KF Raizor has a wonderful post regarding the impact the tragic plane crash had on music as a whole.
I tend to think of Buddy Holly, J. P “The Big Bopper” Richardson and Ritchie Valens as being way older than they were. It’s kinda startling to think that Buddy was 22, J.P was 28 and Ritchie…a kid of 17 when they lost their lives in that frozen Iowa cornfield on February 3, 1959. They were kids.

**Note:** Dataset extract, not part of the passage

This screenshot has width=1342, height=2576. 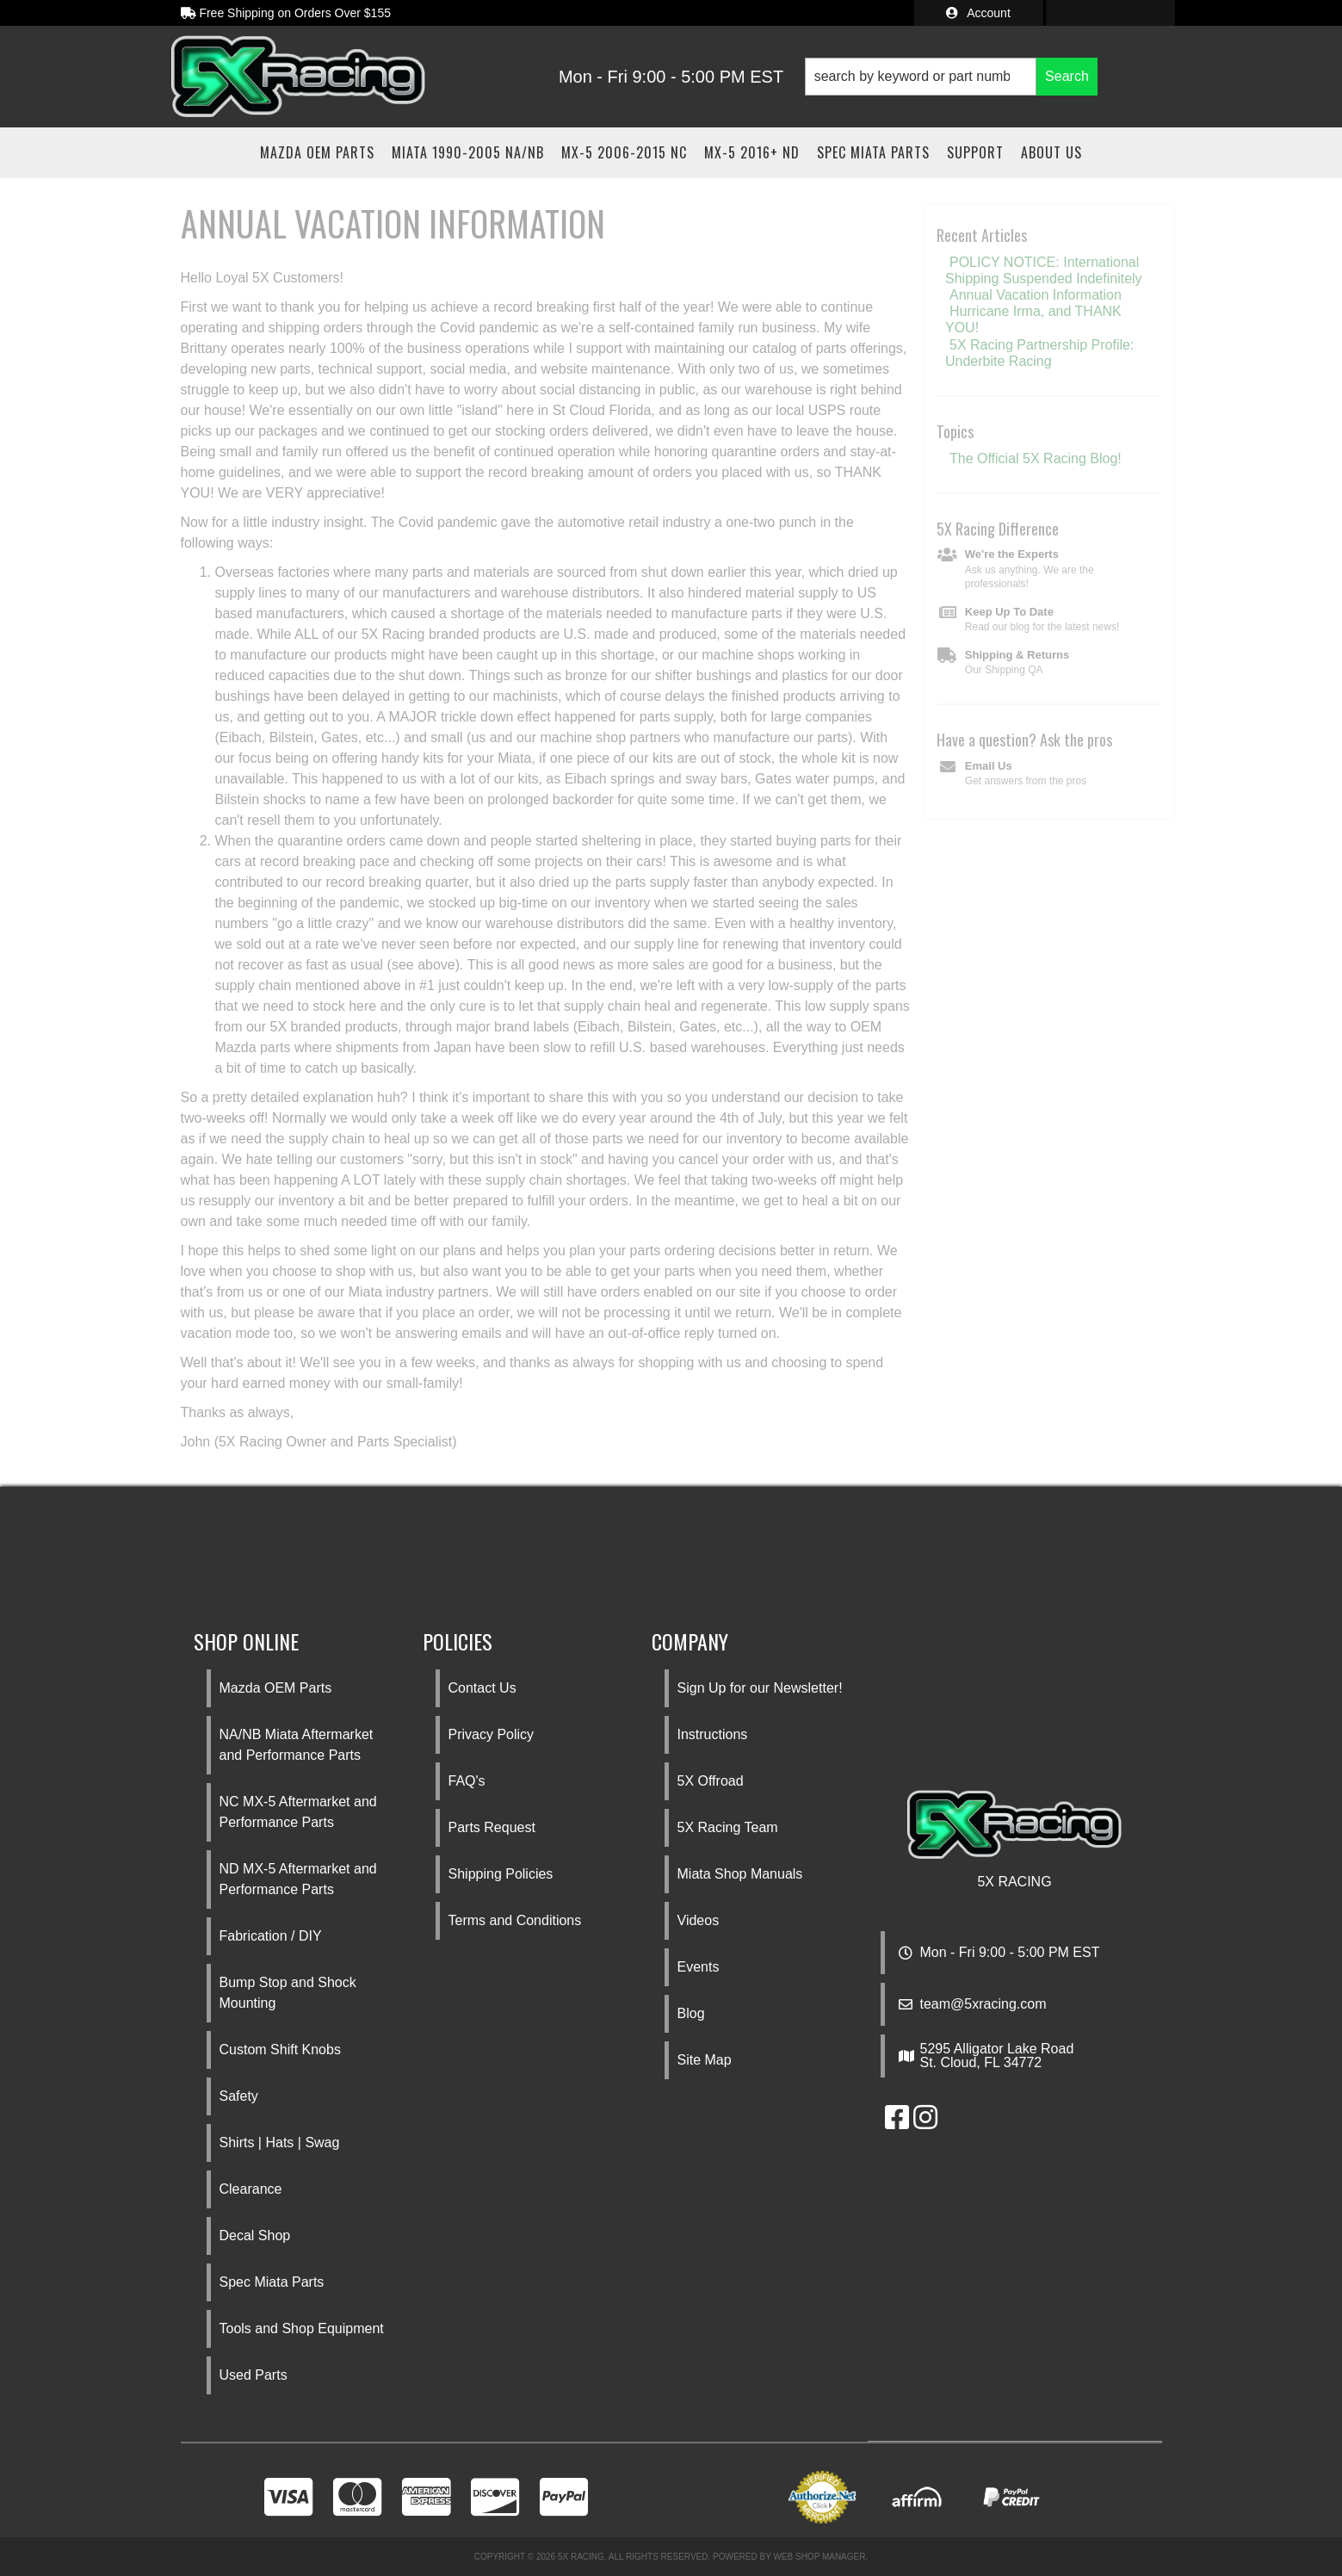 What do you see at coordinates (983, 2004) in the screenshot?
I see `team@5xracing.com` at bounding box center [983, 2004].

The late Waylon Jennings was supposed to have been a passenger on that plane. He gave his seat up to J. P. Richardson. Waylon was haunted for the rest of his life by the final conversation he had with his then boss…Buddy was teasing Waylon about how he hoped they would freeze on the bus and Waylon threw back at him “Yeah, and I hope your plane crashes.” No wonder Waylon seemed a bit, well, crabby.
Guitarist Tommy Alsup, who has been Nashville-based forever, was first thought to have been one of the people that died on the plane. He had flipped a coin with Ritchie Valens to see who would take the seat. He had asked Buddy to pick up a registered letter for him in North Dakota (their next stop on the “Winter Dance Party” tour) and he gave him his billfold so he could have some identification. Can you imagine how freaked out his family was to hear that he was dead and then that he wasn’t?
Fate is weird…you wonder what these three men would’ve accomplished had they not gotten on that plane? How would music have been different? How would Country Music have been different if Waylon had been on the plane? Questions we’ll never have answers to in this life.
I still remember going out on my bike to help look when Jim Reeves plane went down too. I hope heaven’s got electricity, cause there sure are a lot of rockers waiting to plug their amps in up there.
Growing up in Nebraska, I remember that story and the Starkwether/Fugate thrill killing spree being two of the biggest pieces of news of my adolesence. “Rave On” and “Peggy Sue” are still two of my favorite songs.